> [Problem details]: Give the data again exactly as written, skipping any pictures.

> [Exercise data]:
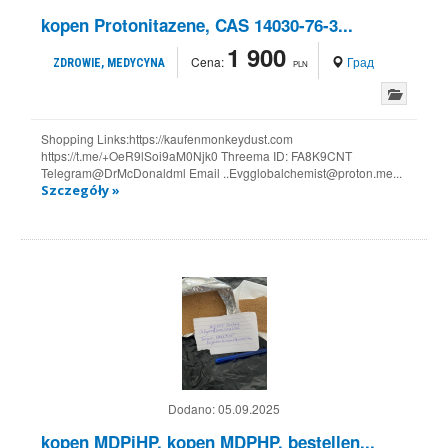
kopen Protonitazene, CAS 14030-76-3...
1 900
Cena:
Град
ZDROWIE, MEDYCYNA
PLN
Shopping Links:https://kaufenmonkeydust.com
https://t.me/+OeR9lSoi9aM0Njk0 Threema ID: FA8K9CNT
Telegram@DrMcDonaldml Email ..Evgglobalchemist@proton.me...
Szczegóły »
Dodano:
05.09.2025
kopen MDPiHP, kopen MDPHP, bestellen...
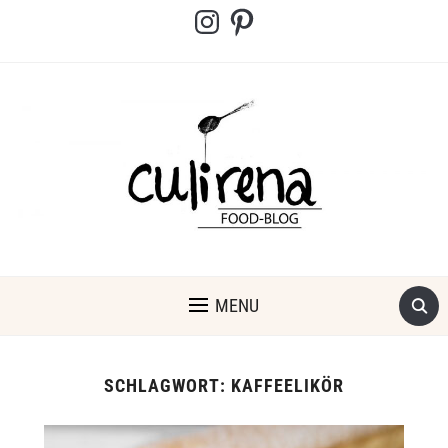
Instagram
Pinterest
MENU
SCHLAGWORT:
KAFFEELIKÖR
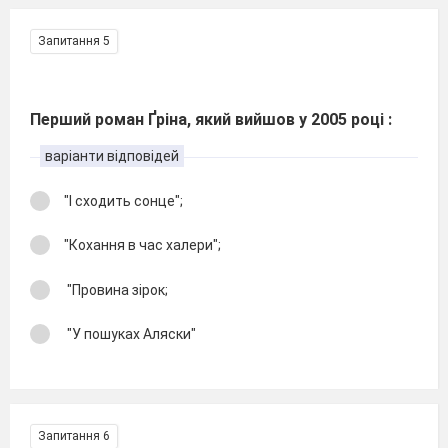
Запитання 5
Перший роман Ґріна, який вийшов у 2005 році :
варіанти відповідей
"І сходить сонце";
"Кохання в час халери";
"Провина зірок;
"У пошуках Аляски"
Запитання 6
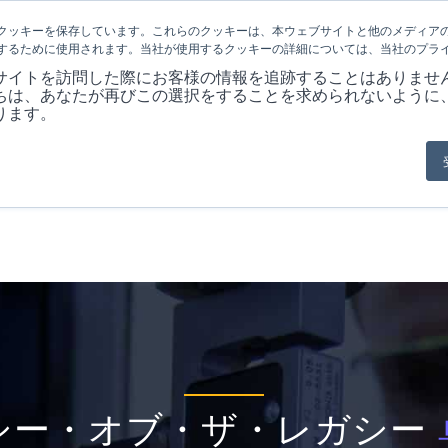
クッキーを保存しています。これらのクッキーは、本ウェブサイトと他のメディア
するために使用されます。当社が使用するクッキーの詳細については、当社のプラ
会社概要
製品
MARKET
アプリケ
サイトを訪問した際にお客様の情報を追跡することはありませ
ちは、あなたが再びこの選択をすることを求められないように
ります。
シー・オブ・ザ・レガシー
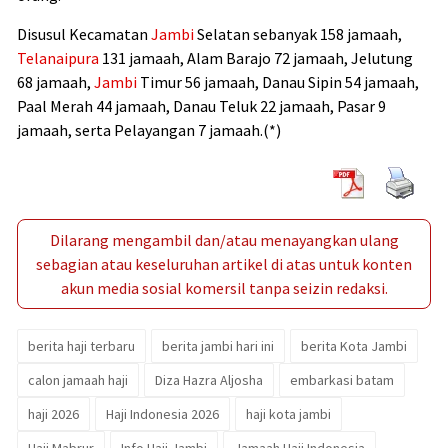
Disusul Kecamatan
Jambi
Selatan sebanyak 158 jamaah,
Telanaipura
131 jamaah, Alam Barajo 72 jamaah, Jelutung
68 jamaah,
Jambi
Timur 56 jamaah, Danau Sipin 54 jamaah,
Paal Merah 44 jamaah, Danau Teluk 22 jamaah, Pasar 9
jamaah, serta Pelayangan 7 jamaah.(*)
Dilarang mengambil dan/atau menayangkan ulang
sebagian atau keseluruhan artikel di atas untuk konten
akun media sosial komersil tanpa seizin redaksi.
berita haji terbaru
berita jambi hari ini
berita Kota Jambi
calon jamaah haji
Diza Hazra Aljosha
embarkasi batam
haji 2026
Haji Indonesia 2026
haji kota jambi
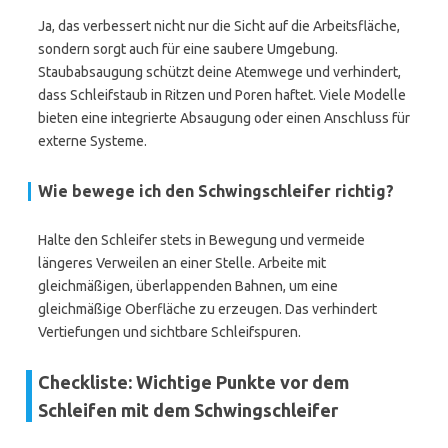
Ja, das verbessert nicht nur die Sicht auf die Arbeitsfläche,
sondern sorgt auch für eine saubere Umgebung.
Staubabsaugung schützt deine Atemwege und verhindert,
dass Schleifstaub in Ritzen und Poren haftet. Viele Modelle
bieten eine integrierte Absaugung oder einen Anschluss für
externe Systeme.
Wie bewege ich den Schwingschleifer richtig?
Halte den Schleifer stets in Bewegung und vermeide
längeres Verweilen an einer Stelle. Arbeite mit
gleichmäßigen, überlappenden Bahnen, um eine
gleichmäßige Oberfläche zu erzeugen. Das verhindert
Vertiefungen und sichtbare Schleifspuren.
Checkliste: Wichtige Punkte vor dem
Schleifen mit dem Schwingschleifer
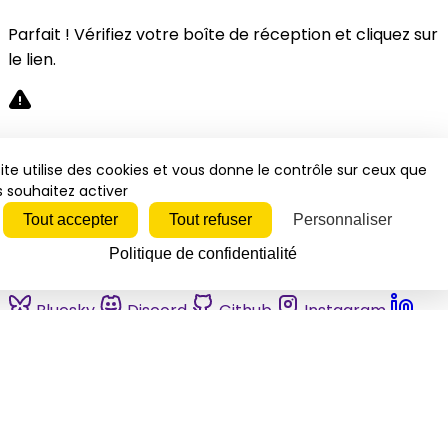
Parfait ! Vérifiez votre boîte de réception et cliquez sur
le lien.
Désolé, une erreur s'est produite. Veuillez réessayer.
ite utilise des cookies et vous donne le contrôle sur ceux que
 souhaitez activer
Fermer
Tout accepter
Tout refuser
Personnaliser
Politique de confidentialité
Bluesky
Discord
Github
Instagram
Linkedin
Mastodon
Pinterest
Reddit
Telegram
Threads
Tiktok
Whatsapp
Youtube
RSS
Actualités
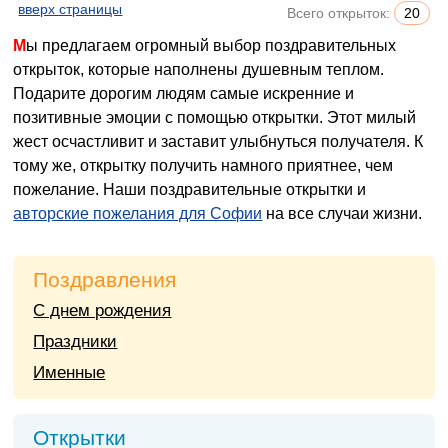
вверх страницы
Всего открыток:
20
Мы предлагаем огромный выбор поздравительных
открыток, которые наполнены душевным теплом.
Подарите дорогим людям самые искренние и
позитивные эмоции с помощью открытки. Этот милый
жест осчастливит и заставит улыбнуться получателя. К
тому же, открытку получить намного приятнее, чем
пожелание. Наши поздравительные открытки и
авторские пожелания для Софии
на все случаи жизни.
Поздравления
С днем рождения
Праздники
Именные
Открытки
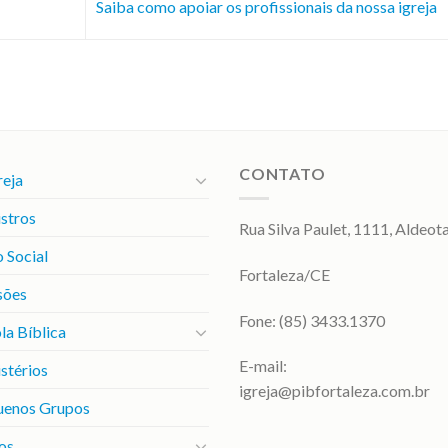
Saiba como apoiar os profissionais da nossa igreja
CONTATO
reja
stros
Rua Silva Paulet, 1111, Aldeot
 Social
Fortaleza/CE
sões
Fone: (85) 3433.1370
la Bíblica
E-mail:
stérios
igreja@pibfortaleza.com.br
uenos Grupos
os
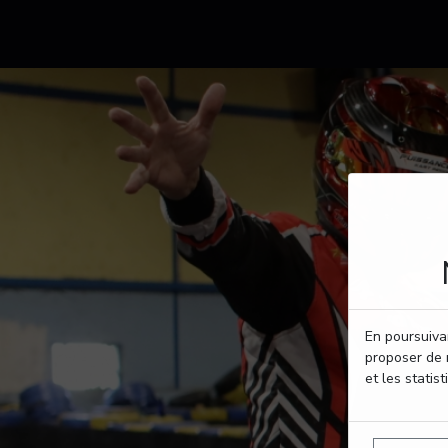
En poursuivan
proposer de 
et les statist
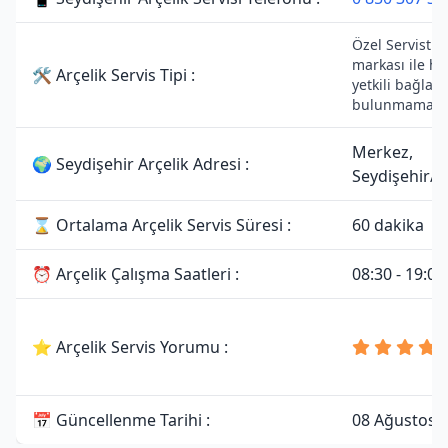
Özel Servistir.
markası ile he
🛠 Arçelik Servis Tipi :
yetkili bağlant
bulunmamakta
Merkez,
🌍 Seydişehir Arçelik Adresi :
Seydişehir/
⌛ Ortalama Arçelik Servis Süresi :
60 dakika
⏰ Arçelik Çalışma Saatleri :
08:30 - 19:00
⭐ Arçelik Servis Yorumu :
📅 Güncellenme Tarihi :
08 Ağustos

> [Solution to the exercise]:
kopen Protonitazene, CAS 14030-76-3...
1 900
Cena:
Град
ZDROWIE, MEDYCYNA
PLN
Shopping Links:https://kaufenmonkeydust.com
https://t.me/+OeR9lSoi9aM0Njk0 Threema ID: FA8K9CNT
Telegram@DrMcDonaldml Email ..Evgglobalchemist@proton.me...
Szczegóły »
Dodano:
05.09.2025
kopen MDPiHP, kopen MDPHP, bestellen...
Instagram
Pinterest
MENU
SCHLAGWORT:
KAFFEELIKÖR
Запитання 5
Перший роман Ґріна, який вийшов у 2005 році :
варіанти відповідей
"І сходить сонце";
"Кохання в час халери";
"Провина зірок;
"У пошуках Аляски"
Запитання 6
クッキーを保存しています。これらのクッキーは、本ウェブサイトと他のメディア
するために使用されます。当社が使用するクッキーの詳細については、当社のプラ
会社概要
製品
MARKET
アプリケ
サイトを訪問した際にお客様の情報を追跡することはありませ
ちは、あなたが再びこの選択をすることを求められないように
ります。
シー・オブ・ザ・レガシー
Disusul Kecamatan
Jambi
Selatan sebanyak 158 jamaah,
Telanaipura
131 jamaah, Alam Barajo 72 jamaah, Jelutung
68 jamaah,
Jambi
Timur 56 jamaah, Danau Sipin 54 jamaah,
Paal Merah 44 jamaah, Danau Teluk 22 jamaah, Pasar 9
jamaah, serta Pelayangan 7 jamaah.(*)
Dilarang mengambil dan/atau menayangkan ulang
sebagian atau keseluruhan artikel di atas untuk konten
akun media sosial komersil tanpa seizin redaksi.
berita haji terbaru
berita jambi hari ini
berita Kota Jambi
calon jamaah haji
Diza Hazra Aljosha
embarkasi batam
haji 2026
Haji Indonesia 2026
haji kota jambi
Ja, das verbessert nicht nur die Sicht auf die Arbeitsfläche,
sondern sorgt auch für eine saubere Umgebung.
Staubabsaugung schützt deine Atemwege und verhindert,
dass Schleifstaub in Ritzen und Poren haftet. Viele Modelle
bieten eine integrierte Absaugung oder einen Anschluss für
externe Systeme.
Wie bewege ich den Schwingschleifer richtig?
Halte den Schleifer stets in Bewegung und vermeide
längeres Verweilen an einer Stelle. Arbeite mit
gleichmäßigen, überlappenden Bahnen, um eine
gleichmäßige Oberfläche zu erzeugen. Das verhindert
Vertiefungen und sichtbare Schleifspuren.
Checkliste: Wichtige Punkte vor dem
Schleifen mit dem Schwingschleifer
Parfait ! Vérifiez votre boîte de réception et cliquez sur
le lien.
Désolé, une erreur s'est produite. Veuillez réessayer.
ite utilise des cookies et vous donne le contrôle sur ceux que
 souhaitez activer
Fermer
Tout accepter
Tout refuser
Personnaliser
Politique de confidentialité
Bluesky
Discord
Github
Instagram
Linkedin
Mastodon
Pinterest
Reddit
Telegram
Threads
Tiktok
Whatsapp
Youtube
RSS
Actualités
вверх страницы
Всего открыток:
20
Мы предлагаем огромный выбор поздравительных
открыток, которые наполнены душевным теплом.
Подарите дорогим людям самые искренние и
позитивные эмоции с помощью открытки. Этот милый
жест осчастливит и заставит улыбнуться получателя. К
тому же, открытку получить намного приятнее, чем
пожелание. Наши поздравительные открытки и
авторские пожелания для Софии
на все случаи жизни.
Поздравления
С днем рождения
Праздники
Именные
Открытки
Saiba como apoiar os profissionais da nossa igreja
CONTATO
reja
stros
Rua Silva Paulet, 1111, Aldeot
 Social
Fortaleza/CE
sões
Fone: (85) 3433.1370
la Bíblica
E-mail:
stérios
igreja@pibfortaleza.com.br
uenos Grupos
os
En poursuivan
proposer de 
et les statist
Özel Servistir.
markası ile he
🛠 Arçelik Servis Tipi :
yetkili bağlant
bulunmamakta
Merkez,
🌍 Seydişehir Arçelik Adresi :
Seydişehir/
⌛ Ortalama Arçelik Servis Süresi :
60 dakika
⏰ Arçelik Çalışma Saatleri :
08:30 - 19:00
⭐ Arçelik Servis Yorumu :
📅 Güncellenme Tarihi :
08 Ağustos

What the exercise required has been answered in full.